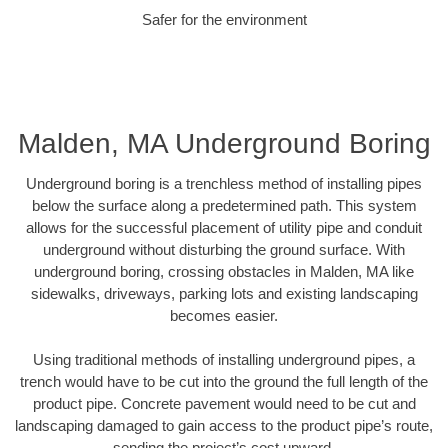
Safer for the environment
Malden, MA Underground Boring
Underground boring is a trenchless method of installing pipes
below the surface along a predetermined path. This system
allows for the successful placement of utility pipe and conduit
underground without disturbing the ground surface. With
underground boring, crossing obstacles in Malden, MA like
sidewalks, driveways, parking lots and existing landscaping
becomes easier.
Using traditional methods of installing underground pipes, a
trench would have to be cut into the ground the full length of the
product pipe. Concrete pavement would need to be cut and
landscaping damaged to gain access to the product pipe’s route,
sending the project’s cost upward.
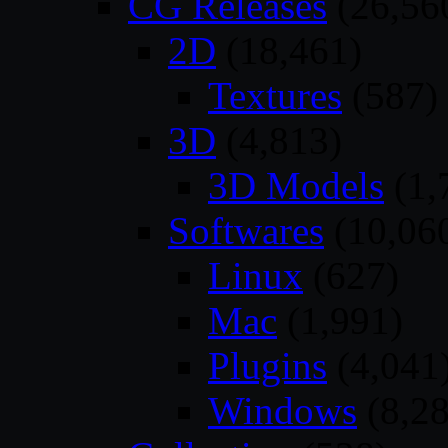
CG Releases
(26,56
2D
(18,461)
Textures
(587)
3D
(4,813)
3D Models
(1,
Softwares
(10,06
Linux
(627)
Mac
(1,991)
Plugins
(4,041
Windows
(8,28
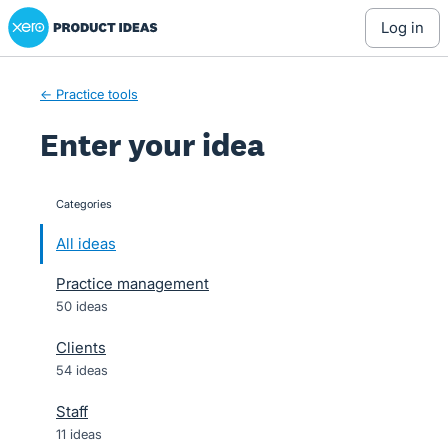
Xero Product Ideas homepage
Skip
log in
to
content
← Practice tools
Enter your idea
Categories
categories
All ideas
Practice management
50 ideas
Clients
54 ideas
Staff
11 ideas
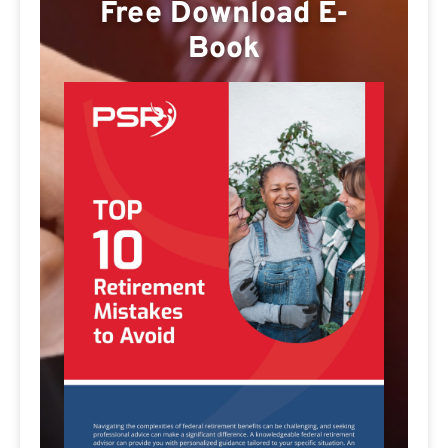
Free Download E-
Book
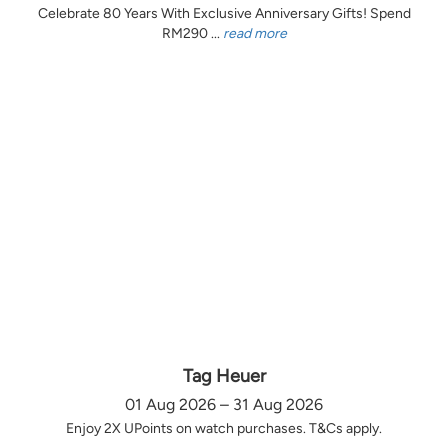
Celebrate 80 Years With Exclusive Anniversary Gifts! Spend
RM290 ...
read more
Tag Heuer
01 Aug 2026 – 31 Aug 2026
Enjoy 2X UPoints on watch purchases. T&Cs apply.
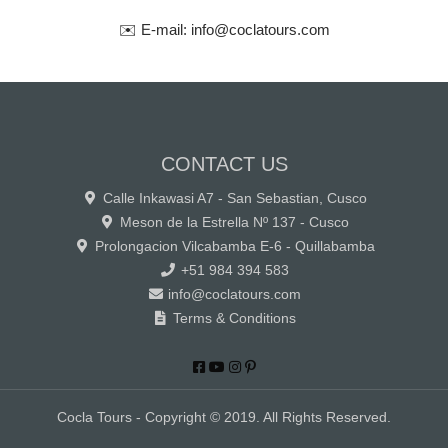
✉️ E-mail: info@coclatours.com
CONTACT US
Calle Inkawasi A7 - San Sebastian, Cusco
Meson de la Estrella Nº 137 - Cusco
Prolongacion Vilcabamba E-6 - Quillabamba
+51 984 394 583
info@coclatours.com
Terms & Conditions
Cocla Tours - Copyright © 2019. All Rights Reserved.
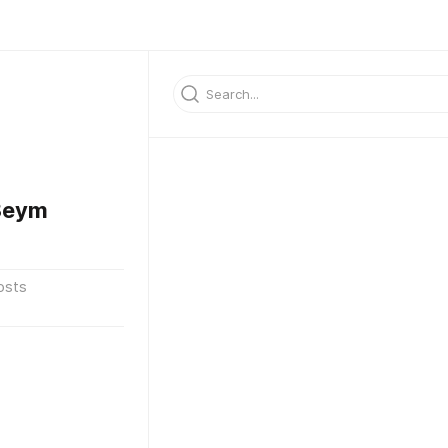
3eym
osts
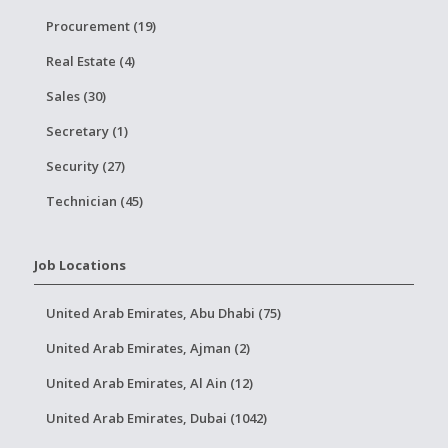
Procurement (19)
Real Estate (4)
Sales (30)
Secretary (1)
Security (27)
Technician (45)
Job Locations
United Arab Emirates, Abu Dhabi (75)
United Arab Emirates, Ajman (2)
United Arab Emirates, Al Ain (12)
United Arab Emirates, Dubai (1042)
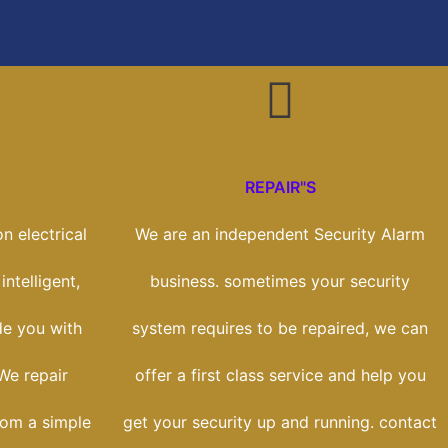
REPAIR"S
n electrical
We are an independent Security Alarm
intelligent,
business. sometimes your security
de you with
system requires to be repaired, we can
 We repair
offer a first class service and help you
rom a simple
get your security up and running. contact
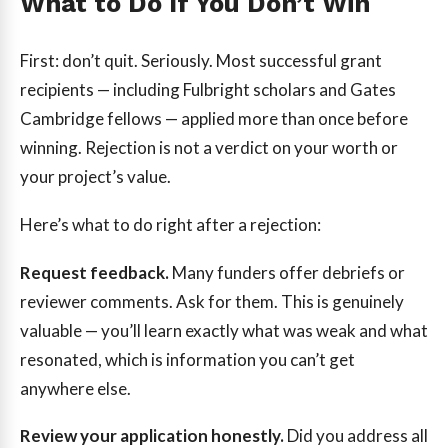
What to Do If You Don’t Win
First: don’t quit. Seriously. Most successful grant
recipients — including Fulbright scholars and Gates
Cambridge fellows — applied more than once before
winning. Rejection is not a verdict on your worth or
your project’s value.
Here’s what to do right after a rejection:
Request feedback.
Many funders offer debriefs or
reviewer comments. Ask for them. This is genuinely
valuable — you’ll learn exactly what was weak and what
resonated, which is information you can’t get
anywhere else.
Review your application honestly.
Did you address all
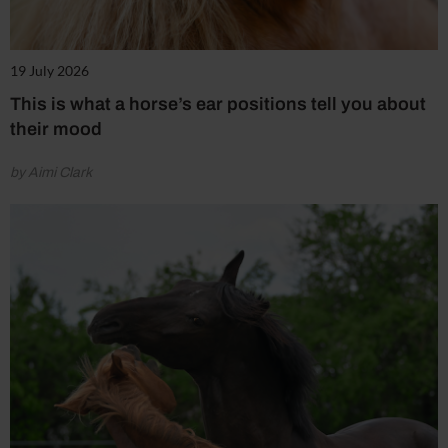
19 July 2026
This is what a horse’s ear positions tell you about
their mood
by Aimi Clark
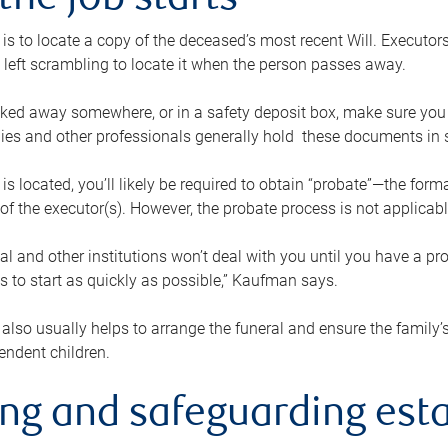
the job starts
p is to locate a copy of the deceased’s most recent Will. Executor
t left scrambling to locate it when the person passes away.
locked away somewhere, or in a safety deposit box, make sure you
ies and other professionals generally hold these documents in 
 is located, you’ll likely be required to obtain “probate”—the for
 of the executor(s). However, the probate process is not applicab
al and other institutions won’t deal with you until you have a pr
 to start as quickly as possible,” Kaufman says.
also usually helps to arrange the funeral and ensure the family’s
endent children.
ing and safeguarding esta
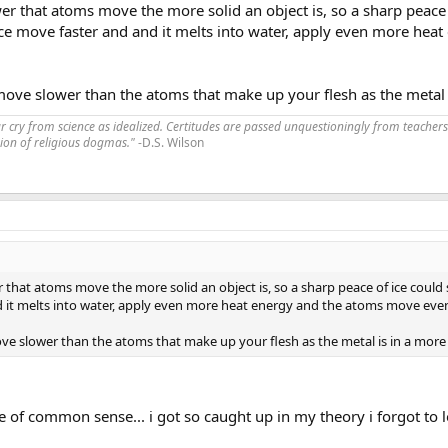
er that atoms move the more solid an object is, so a sharp peace o
ice move faster and and it melts into water, apply even more hea
ve slower than the atoms that make up your flesh as the metal is
far cry from science as idealized. Certitudes are passed unquestioningly from teachers
ssion of religious dogmas."
-D.S. Wilson
 that atoms move the more solid an object is, so a sharp peace of ice could 
d it melts into water, apply even more heat energy and the atoms move even
e slower than the atoms that make up your flesh as the metal is in a more s
 of common sense... i got so caught up in my theory i forgot to l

**Task requirements:** Each line holding the word "slower" must be pulled from the records.

**Response:**
ve slower than the atoms that make up your flesh as the metal is
e slower than the atoms that make up your flesh as the metal is in a more s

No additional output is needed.